Ezh1-KO Mouse

Ezh1, an epigenetic silencing factor, is a core component of polycomb repressive complex 2 (PRC2). It functions as a histone methyltransferase, mediating the mono-, di- and tri-methylation of histone H3 lysine 27 (H3K27me1/2/3), and is crucial for the growth and differentiation of cells [1,3]. Ezh1 is involved in multiple biological pathways and its dysregulation has implications in various diseases. Genetic models, such as gene knockout (KO) or conditional knockout (CKO) mouse models, are valuable for studying its function.

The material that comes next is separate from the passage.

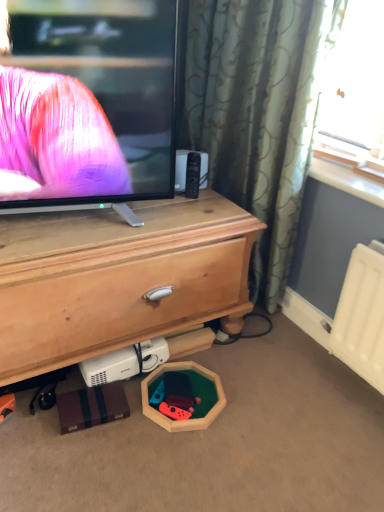 The image size is (384, 512). I want to click on vacant area located to the right-hand side of wooden hexagon at lower center, which ranks as the second toy in left-to-right order, so click(256, 407).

In iPSC-derived T cell differentiation, Ezh1 repression promotes in vitro differentiation and maturation of T cells from iPSCs. EZ-T cells generated through Ezh1-knockdown-mediated epigenetic reprogramming show a diverse T cell receptor repertoire and mature molecular signatures, and exhibit potent antitumor activities when transduced with chimeric antigen receptors [2]. In oocyte meiosis prophase I in mice, Ezh1/2 deficiency leads to cell apoptosis, reduction in oocyte numbers, failure of DNA double-strand breaks repair, and break of meiotic progression. Ezh1/2 deletion also affects the expression of mitochondrial related genes in MII oocytes and early embryos [4]. In neurogenesis, loss-of-function variants in Ezh1 disrupt neural progenitor cell differentiation in the developing chick embryo neural tube, and variants in human pluripotent stem cell-derived neural cultures and forebrain organoids perturb cortical neuron differentiation [5].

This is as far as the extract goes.